The foundation stone was laid by the former Speaker of the House of Commons, Viscount Eversley on 22 December 1871. The new building was designed by Jeffery and Skiller in the Gothic Revival style and built by Joseph Bull & Sons. The design for the central section involved a flight of steps leading up to an arcaded entrance on the first floor, three mullion windows on the second floor with a tall clock tower above flanked by angle pavilions; the tower contained a quarter-chiming clock by Gillett & Bland. Statues of local historical figures were erected on the front of the building at second floor level. It was officially opened by the Lord Chancellor, Earl of Selborne, on 18 May 1873.

An extension to the west of the original building, built to the designs of John Colson with a flint-work frontage, thereby creating a new banqueting facility, was added in 1893. The banqueting facility was subsequently renamed the King Charles Room. The guildhall, which was the meeting place of the municipal borough of Winchester continued to serve as the local seat of government after the enlarged City of Winchester was formed in 1974.

In June 2009, a large room in the guildhall was extensively refurbished with financial support from a legacy left by the Marchioness of Winchester; the money had been left on condition that it would be used to build a public hall in her honour, complete with a full-length portrait of her.
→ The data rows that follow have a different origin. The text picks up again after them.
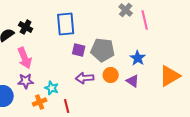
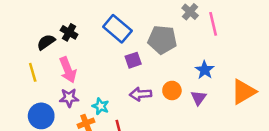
blue rectangle: (66, 24) -> (117, 29), turned -45
purple square: (79, 50) -> (133, 60), turned -32
gray pentagon: (103, 50) -> (162, 40), moved
purple triangle: (133, 81) -> (199, 98), turned 32

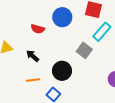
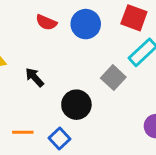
red semicircle: (38, 29) -> (46, 22), moved
orange line: (33, 80) -> (23, 132), moved

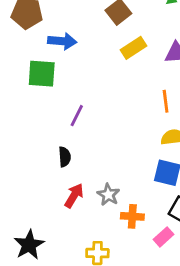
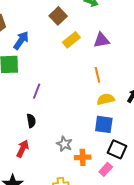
blue arrow: (62, 41) -> (21, 40), turned -54
red arrow: (74, 196) -> (23, 149), moved

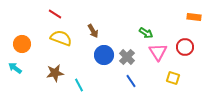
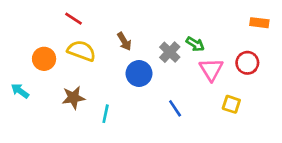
orange circle: (22, 44) -> (44, 59), moved
gray cross: (127, 57) -> (170, 52), moved
cyan line: (79, 85) -> (106, 114), turned 40

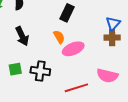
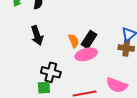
black rectangle: (67, 13) -> (89, 40), moved
green square: (15, 69) -> (44, 88), moved

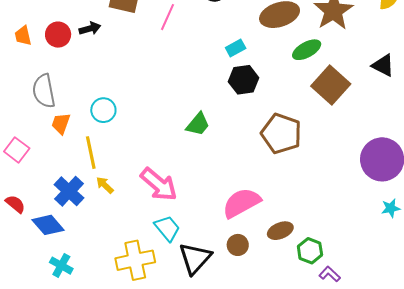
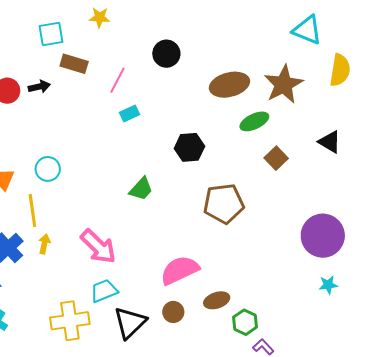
cyan rectangle: (236, 48) -> (130, 114), moved
brown square: (331, 85) -> (276, 158), size x0.6
brown pentagon: (281, 134) -> (224, 204), turned -30
yellow arrow: (105, 185) -> (44, 244), turned 54
cyan trapezoid: (167, 228) -> (104, 291), turned -76

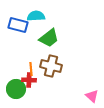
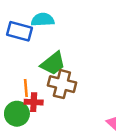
green trapezoid: (49, 38) -> (53, 63), moved
orange line: (31, 69) -> (26, 88), moved

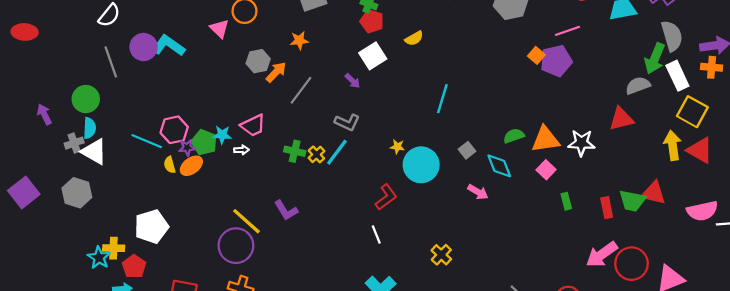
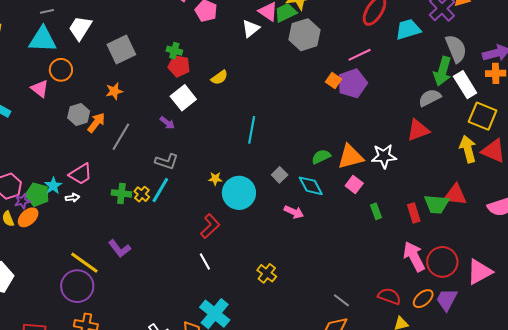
cyan star: (222, 135) -> (53, 186), turned -30
pink arrow: (602, 254) -> (414, 257), turned 104

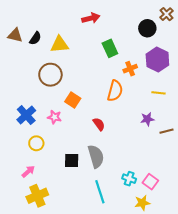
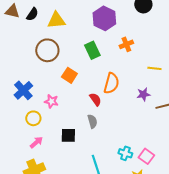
green rectangle: (110, 48) -> (92, 50), moved
purple hexagon: (157, 60) -> (104, 18), moved
orange semicircle: (115, 91) -> (111, 83), moved
pink star: (54, 117) -> (51, 101), moved
gray semicircle: (96, 156) -> (92, 121), moved, size x0.6
pink arrow: (28, 172) -> (36, 142), moved

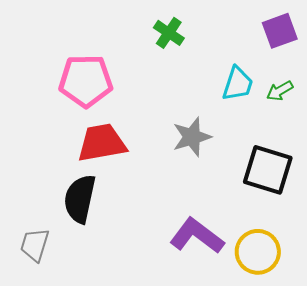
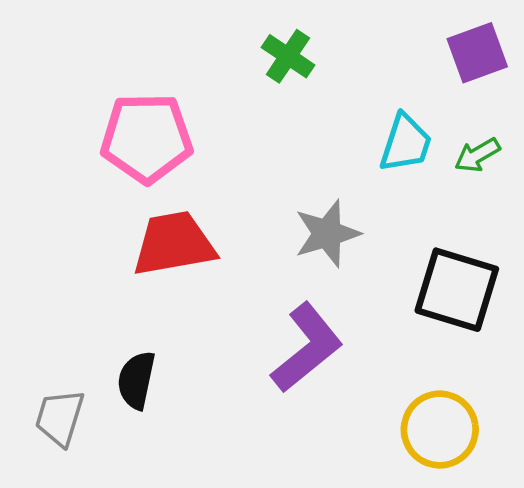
black semicircle: (80, 199) -> (136, 380), moved, size x0.7
purple L-shape: (197, 236) -> (307, 348), moved, turned 104

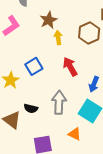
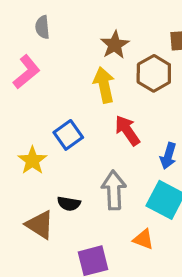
brown star: (49, 20) -> (115, 45), moved
yellow arrow: (58, 38) -> (104, 85), size x1.5

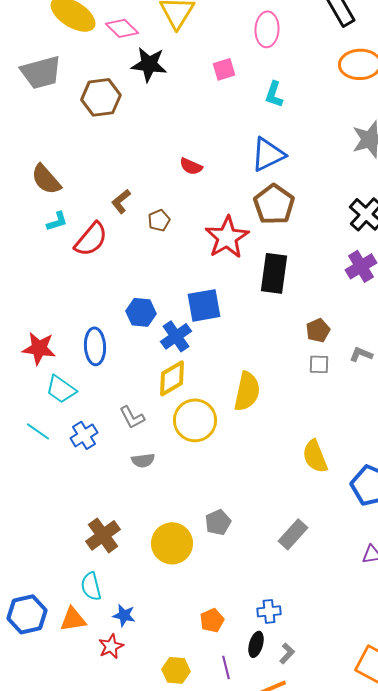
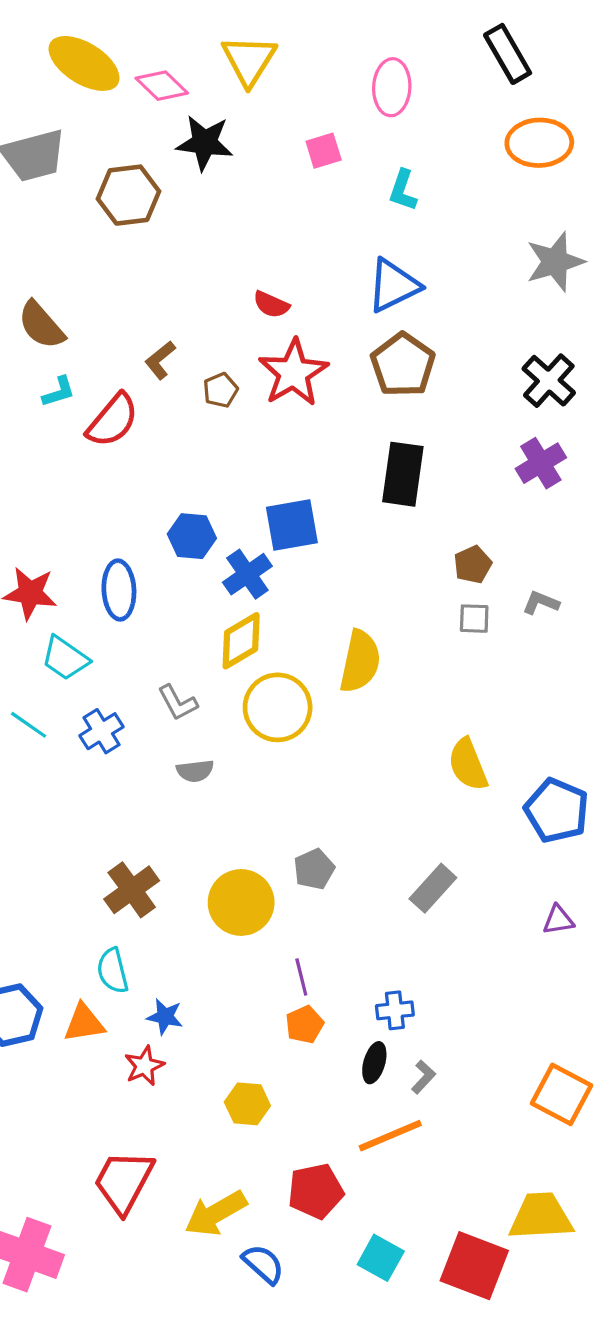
red star: (227, 237) -> (293, 373), moved
purple line: (226, 667) -> (301, 977), moved

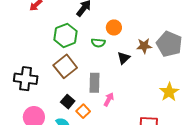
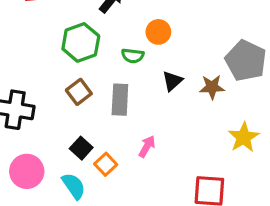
brown star: (144, 46) -> (212, 87), moved
brown square: (65, 66) -> (79, 92), size x0.7
gray rectangle: (94, 83) -> (120, 100), moved

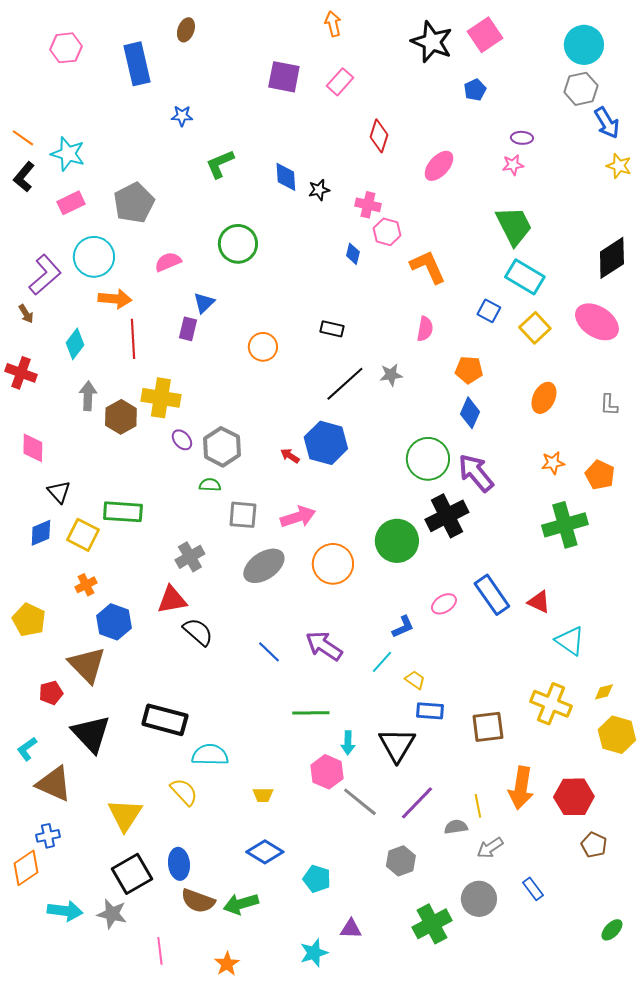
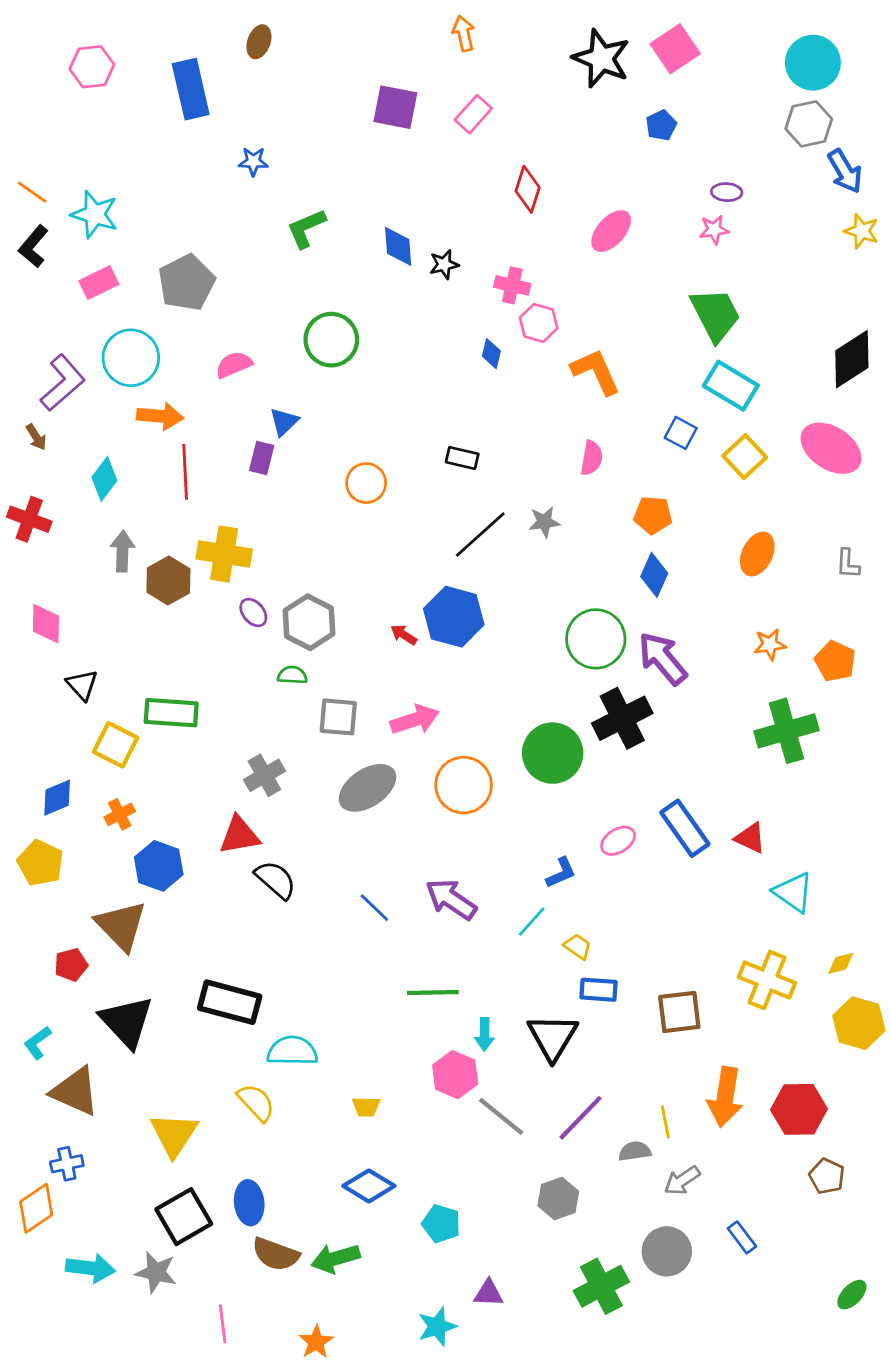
blue diamond: (41, 533) -> (57, 798), moved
In accordance with her wishes, the room was renamed the Bapsy Room in her honour and a huge portrait of her in her state robes by Frank Salisbury was given pride of place in the room.

When a portrait of King Charles I, hanging in the King Charles Room, was restored in 2017, it was revealed that the portrait was originally a depiction of Henry Jermyn, 1st Earl of St Albans by Peter Lely which had been over-painted by another painter with an image of the King. Other paintings in the King Charles Room include a portrait of King Charles II, also by Peter Lely, and a portrait of Queen Elizabeth II by Edward Halliday. In the stairwell there is a painting of the children of Charles Paulet, 13th Marquess of Winchester by Thomas Stewardson.